Violência de Gênero: Por um Mundo Laranja!

Violência de Gênero: Por um Mundo Laranja!

Hora de começar a se preparar para uma campanha de 16 dias e por muitos anos, a partir de 25 de novembro, o Dia Internacional para a Eliminação da Violência Contra as Mulheres.  

O tema do Dia Internacional para a Eliminação da Violência Contra as Mulheres  deste ano é, 'Que o mundo se torne laranja: a igualdade de gerações continua contra o estupro', em 25 de novembro, campanha que durará 16 dias e será concluída, neste ano, no Dia dos Direitos Humanos em 10 de dezembro.

A campanha continuará nos próximos anos, com o objetivo de acabar com a violência de gênero com foco no estupro contra mulheres e meninas, em tempos de paz ou de guerra.

Em um mundo que se diz civilizado, as estatísticas são vergonhosas. Um terço das mulheres e meninas sofrem algum tipo de violência física ou sexual durante a vida; quase metade das mulheres casadas não tem voz na frequência ou na natureza das relações sexuais com seus parceiros; 200 milhões de mulheres e meninas sofreram mutilação genital feminina (MGF); 750 milhões de mulheres e meninas são forçadas a se casar como menores; 71% das vítimas de tráfico de pessoas são do sexo feminino, e 75% delas são submetidas à exploração sexual; mais mulheres e meninas sofrem danos pela violência, que por acidentes de trânsito; mais mulheres e meninas morrem ou são incapacitadas pela violência, que pelo câncer.

Violência contra Mulheres e Meninas (VMM)

A Declaração sobre a Eliminação da Violência contra as Mulheres emitida pela Assembléia Geral da ONU em 1993, define violência contra as mulheres como, 

"Qualquer ato de violência de gênero que resulte ou possa resultar em dano ou sofrimento físico, sexual ou psicológico às mulheres, incluindo ameaças de tais atos, coerção ou privação arbitrária da liberdade, ocorrendo na vida pública ou privada" (ONU Mulheres).

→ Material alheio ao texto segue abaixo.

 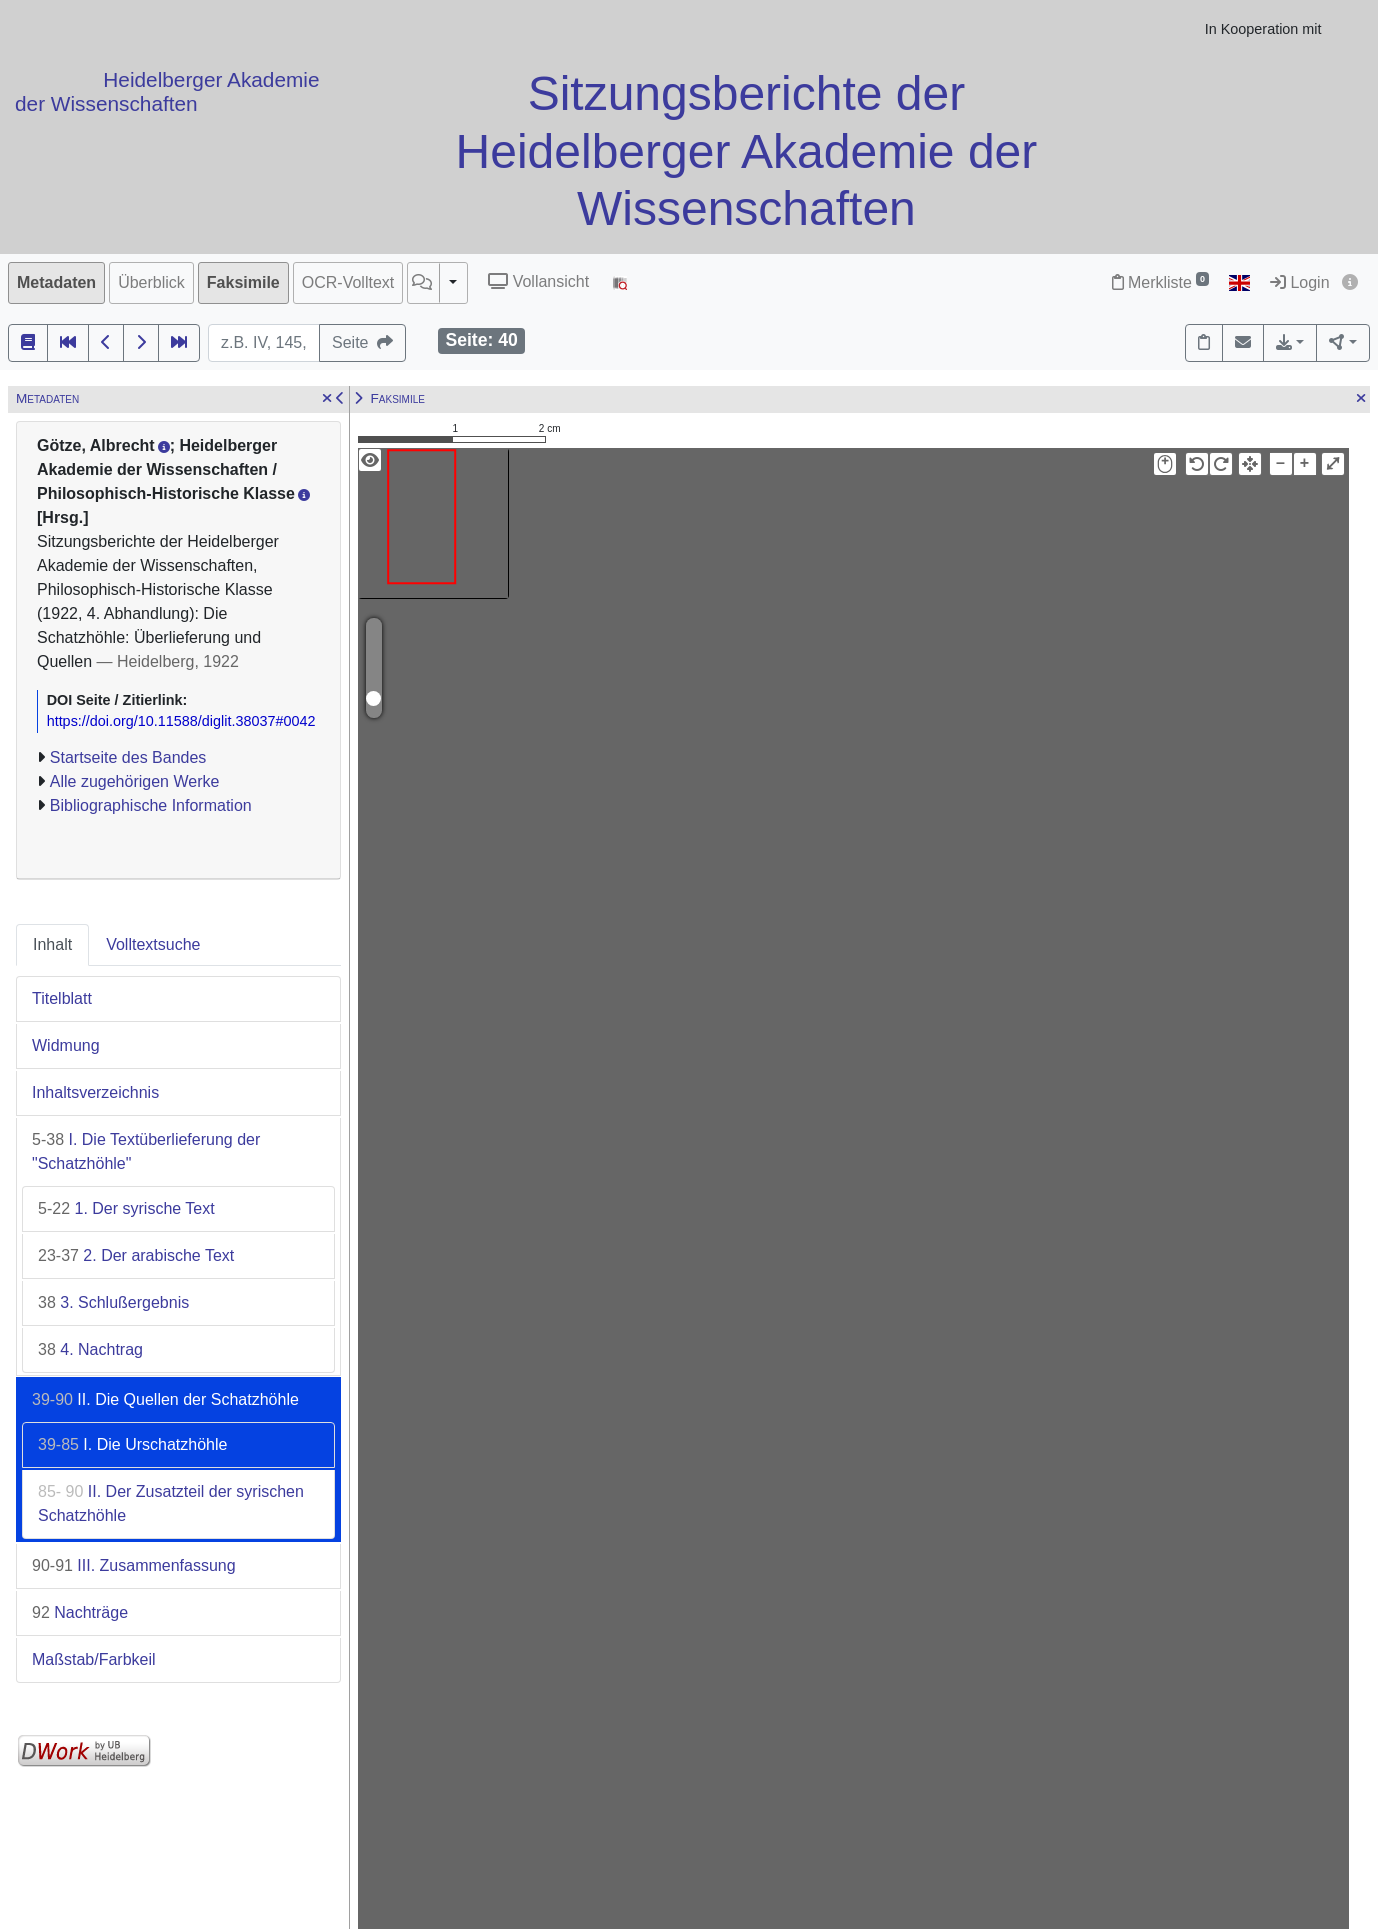 What do you see at coordinates (113, 1302) in the screenshot?
I see `3. Schlußergebnis` at bounding box center [113, 1302].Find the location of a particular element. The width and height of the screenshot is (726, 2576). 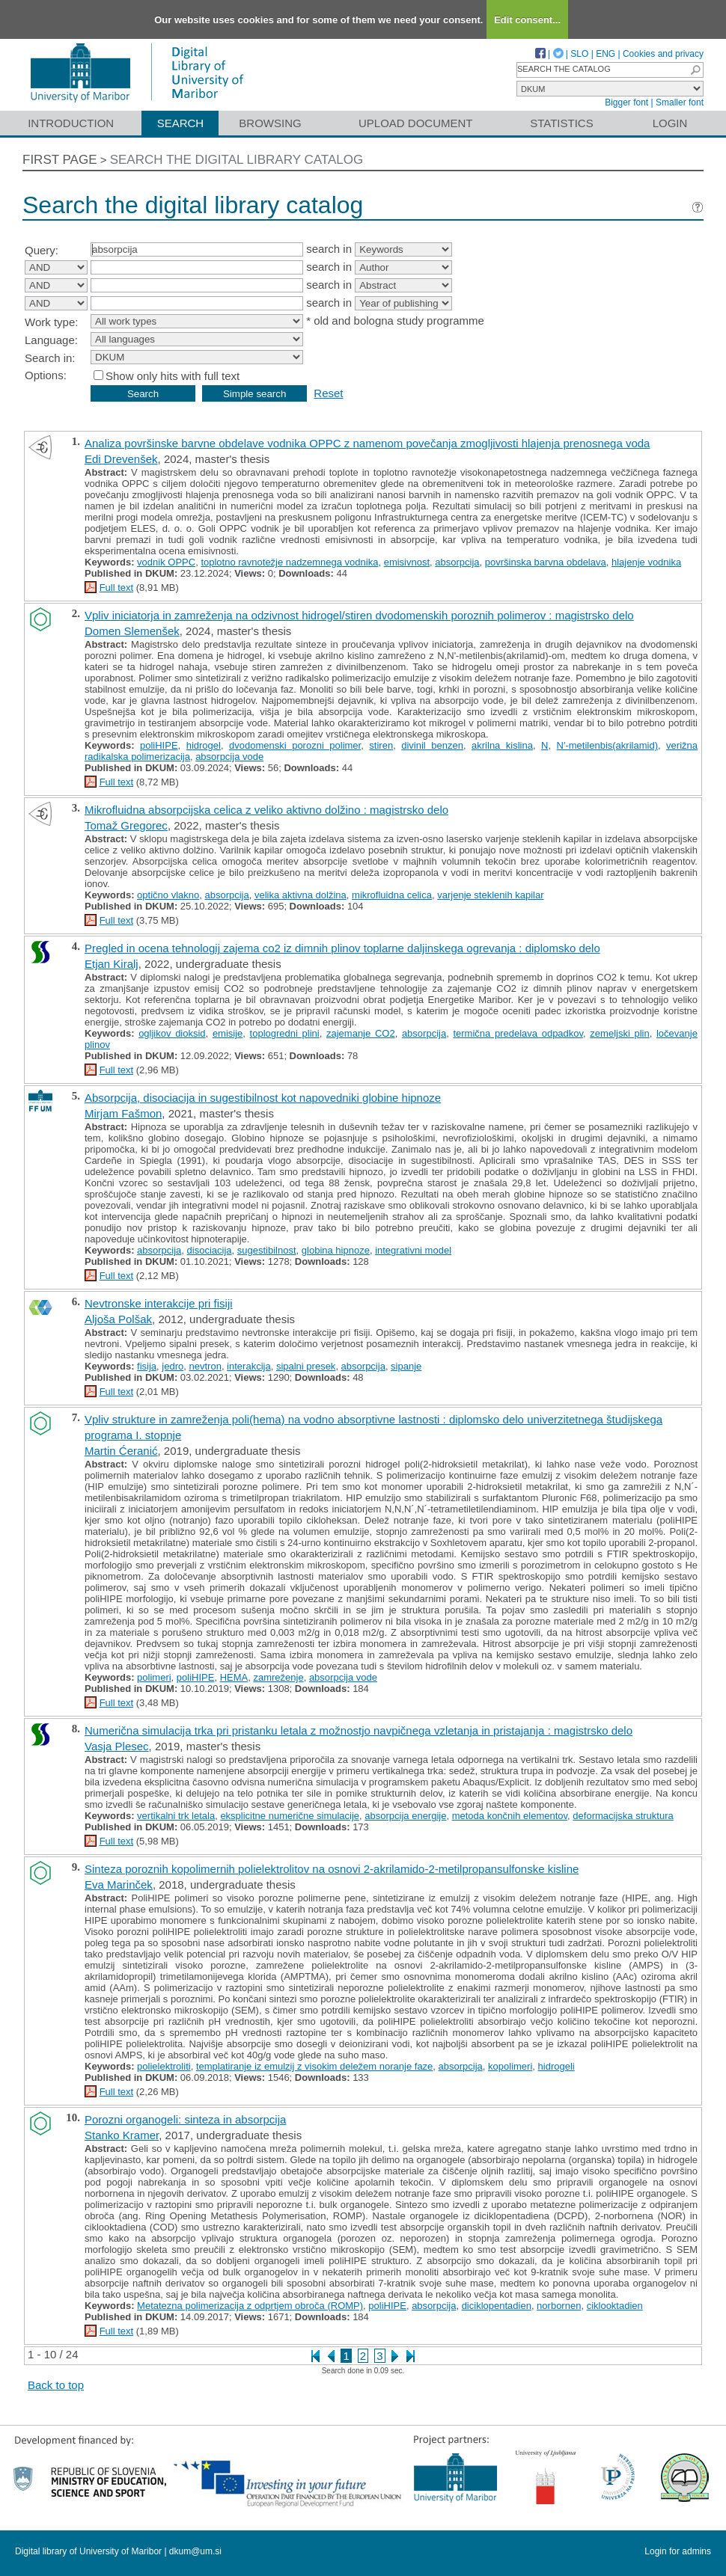

velika aktivna dolžina is located at coordinates (300, 895).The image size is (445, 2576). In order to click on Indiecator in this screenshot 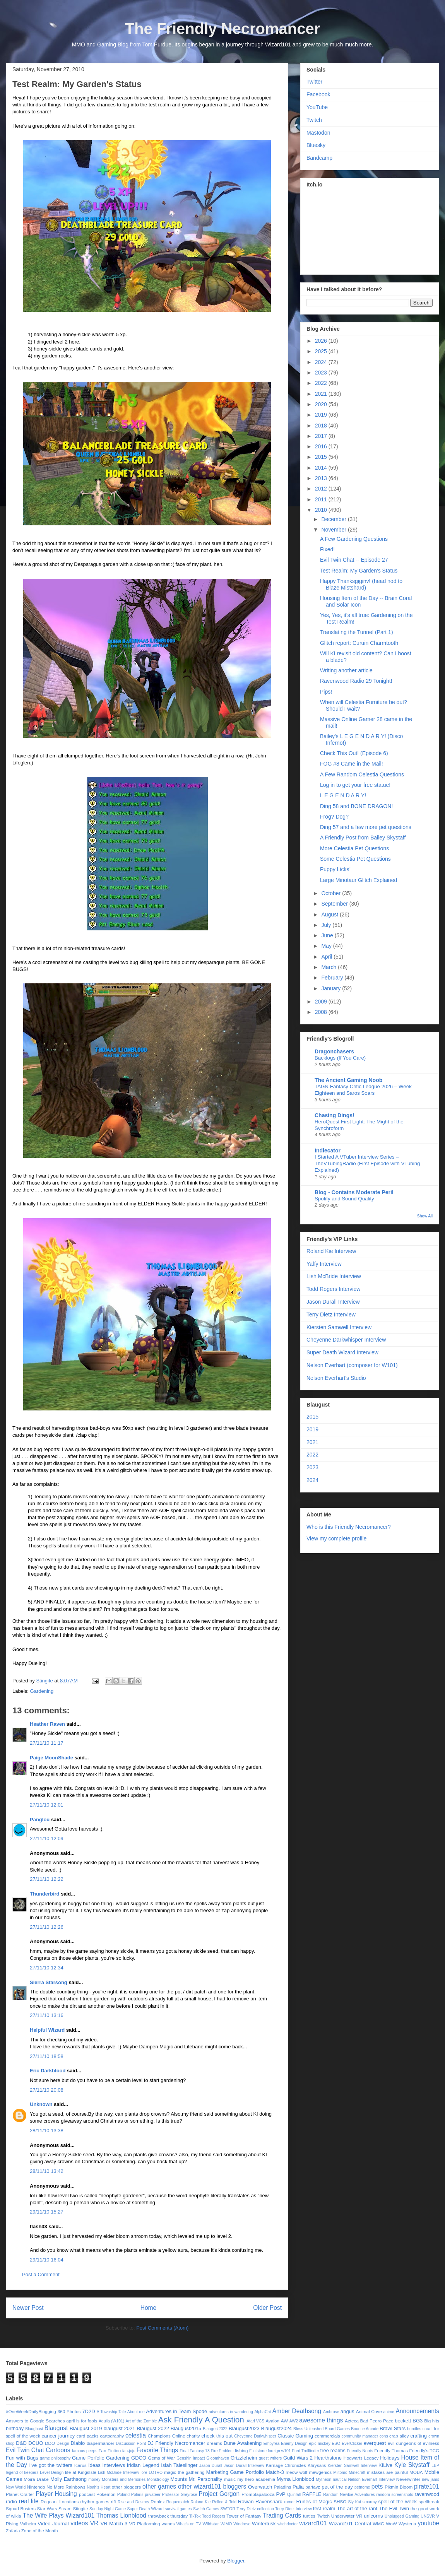, I will do `click(328, 1150)`.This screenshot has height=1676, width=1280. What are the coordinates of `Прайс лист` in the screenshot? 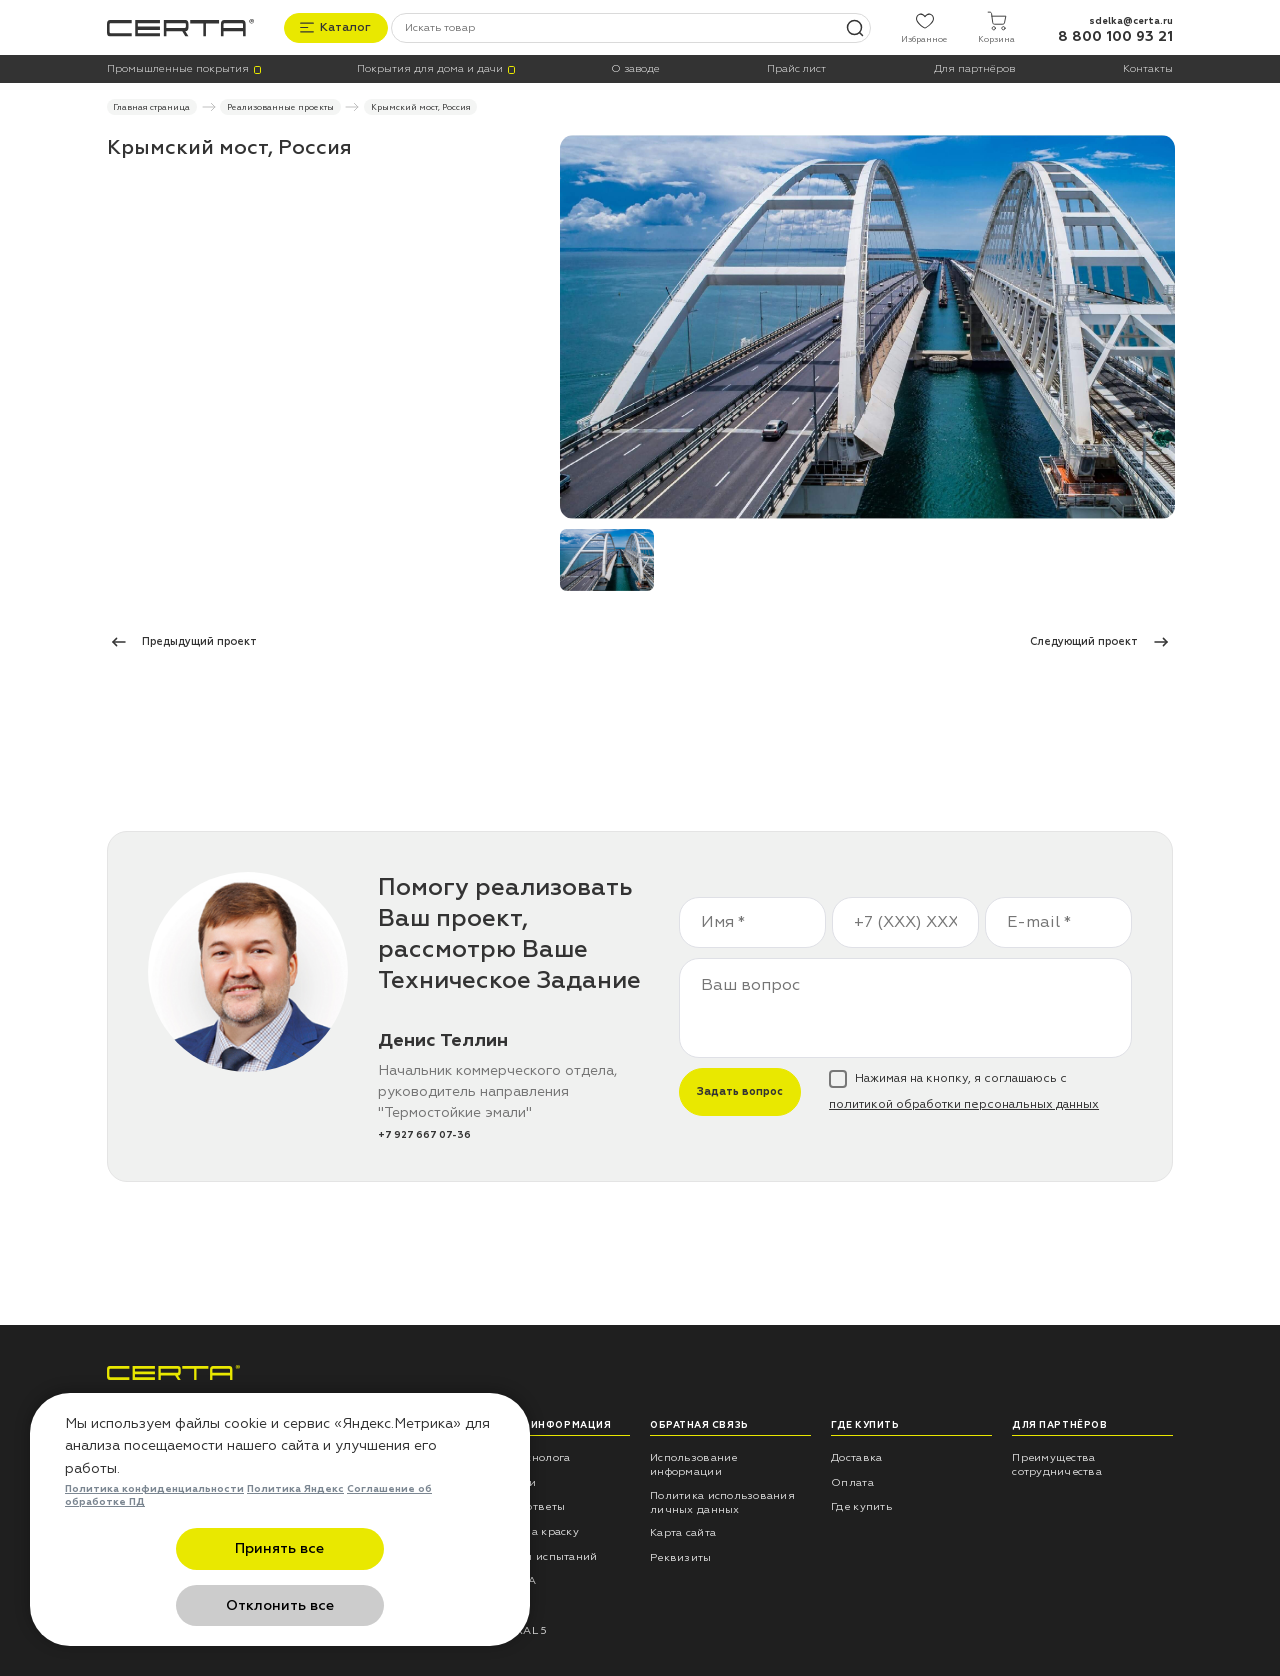 It's located at (796, 68).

O que é a VMM? Violência contra mulheres e meninas ocorre de várias formas: violência por parceiro íntimo, o que significa espancamento ou agressão, abuso psicológico, estupro conjugal e feminicídio; violência e assédio sexual, nomeadamente estupro, atos ou avanços sexuais forçados e indesejados, abuso sexual infantil, casamento forçado, assédio nas ruas, perseguição, assédio cibernético; tráfico de seres humanos que reviva a escravidão ou a exploração sexual; mutilação genital feminina, onde o clitóris é extirpado para que as mulheres não tenham nenhum prazer sexual; casamento infantil.
 
Trata-Se de Igualdade e Respeito de Gênero

Um mundo que pratica a igualdade de gênero, é um mundo em que mulheres e meninas são respeitadas, em que a inviolabilidade da pessoa é respeitada; é um mundo em que todos, independentemente do sexo, cor, raça ou crença, vivem juntos e são respeitados como iguais. Portanto, é responsabilidade de todos, inclusive de todos os homens, deter a violência de gênero educando as crianças na fase de crescimento, denunciando abusos às autoridades, e trabalhando juntos para eliminar a violência de gênero nas comunidades, nas sociedades e nos países, propriamente.

 

Os terríveis abusos descritos acima têm consequências duradouras para o bem-estar das vítimas, enquanto os agressores costumam safar-se dos crimes que cometeram com impunidade. Mas não devemos nos concentrar apenas na violência, pois igualdade total significa os mesmos direitos de nascença, começando com acesso total à educação, igualdade de oportunidades e de remuneração no mercado de trabalho. E igualdade total significa respeito pelos direitos de todas as mulheres especialmente quando elas pertencem a minorias, ou que se identificam como LGBTI, ou pessoas idosas, ou pessoas que vivem com HIV ou deficiências, envolvidas em guerra, em crises humanitárias.
 
Parece que, ainda em 2019, há entre a população masculina quem agride velhinhas, estupra meninas, tira proveito das frágeis e indefesas. Mas estes não são homens na acepcão do termo, e não merecem ser considerados como tais. São parasitas, cuja própria existência é um insulto à humanidade.


Igualdade de gênero. Desta maneira, facç o mundo laranja mostrando sua solidariedade para com a causa da eliminação da violência de gênero, e da implementação da igualdade de gênero em 25 de novembro e, por que não, no dia 25 de cada mês? Informações sobre iniciativas estão disponíveis no excelente site da ONU Mulheres (ONU Women). Neste ano, muitos edifícios públicos exibirão a cor laranja, escolhida para simbolizar um futuro melhor em um mundo que repudia a violência de gênero e em um mundo que, finalmente, desfruta-se e celebra-se a igualdade de direitos.